ENTRIES PROVIDED: Begin

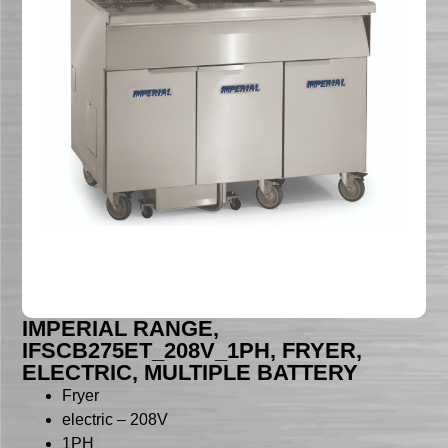
IMPERIAL RANGE,
IFSCB275ET_208V_1PH, FRYER,
ELECTRIC, MULTIPLE BATTERY
Fryer
electric – 208V
1PH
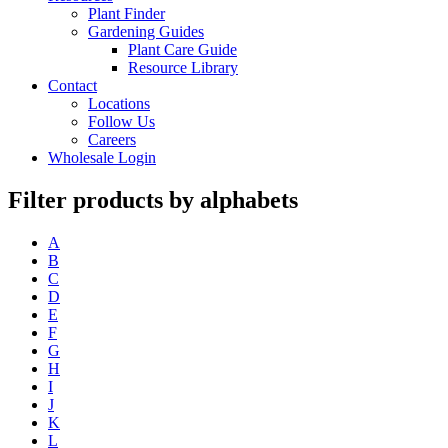
Plant Finder
Gardening Guides
Plant Care Guide
Resource Library
Contact
Locations
Follow Us
Careers
Wholesale Login
Filter products by alphabets
A
B
C
D
E
F
G
H
I
J
K
L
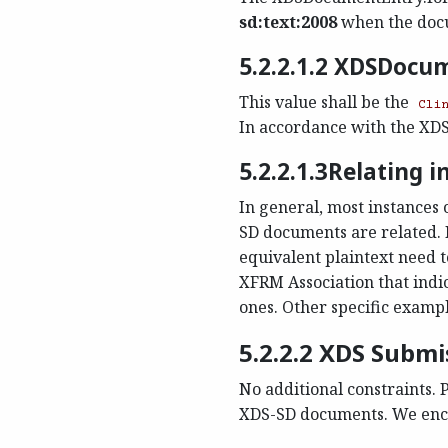
sd:text:2008
when the docu
5.2.2.1.2 XDSDocu
This value shall be the
Cli
In accordance with the XDS P
5.2.2.1.3Relating 
In general, most instances 
SD documents are related. 
equivalent plaintext need
XFRM Association that indic
ones. Other specific exampl
5.2.2.2 XDS Subm
No additional constraints. P
XDS-SD documents. We encou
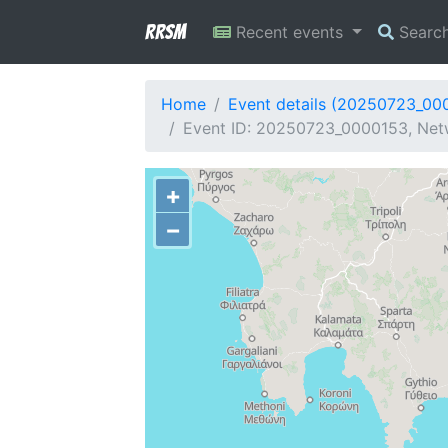
RRSM
Recent events
Searc
Home
Event details (20250723_00
Event ID: 20250723_0000153, Netwo
+
−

ENTRIES PROVIDED: End

• _TASK DIRECTIONS_
Output the entries above verbatim, with no picture included.

• _FINAL ANSWER_
IMPERIAL RANGE,
IFSCB275ET_208V_1PH, FRYER,
ELECTRIC, MULTIPLE BATTERY
Fryer
electric – 208V
1PH
Plant Finder
Gardening Guides
Plant Care Guide
Resource Library
Contact
Locations
Follow Us
Careers
Wholesale Login
Filter products by alphabets
A
B
C
D
E
F
G
H
I
J
K
L
sd:text:2008
when the docu
5.2.2.1.2 XDSDocu
This value shall be the
Cli
In accordance with the XDS P
5.2.2.1.3Relating 
In general, most instances 
SD documents are related. 
equivalent plaintext need
XFRM Association that indic
ones. Other specific exampl
5.2.2.2 XDS Subm
No additional constraints. P
XDS-SD documents. We encou
RRSM
Recent events
Searc
Home
Event details (20250723_00
Event ID: 20250723_0000153, Netwo
+
−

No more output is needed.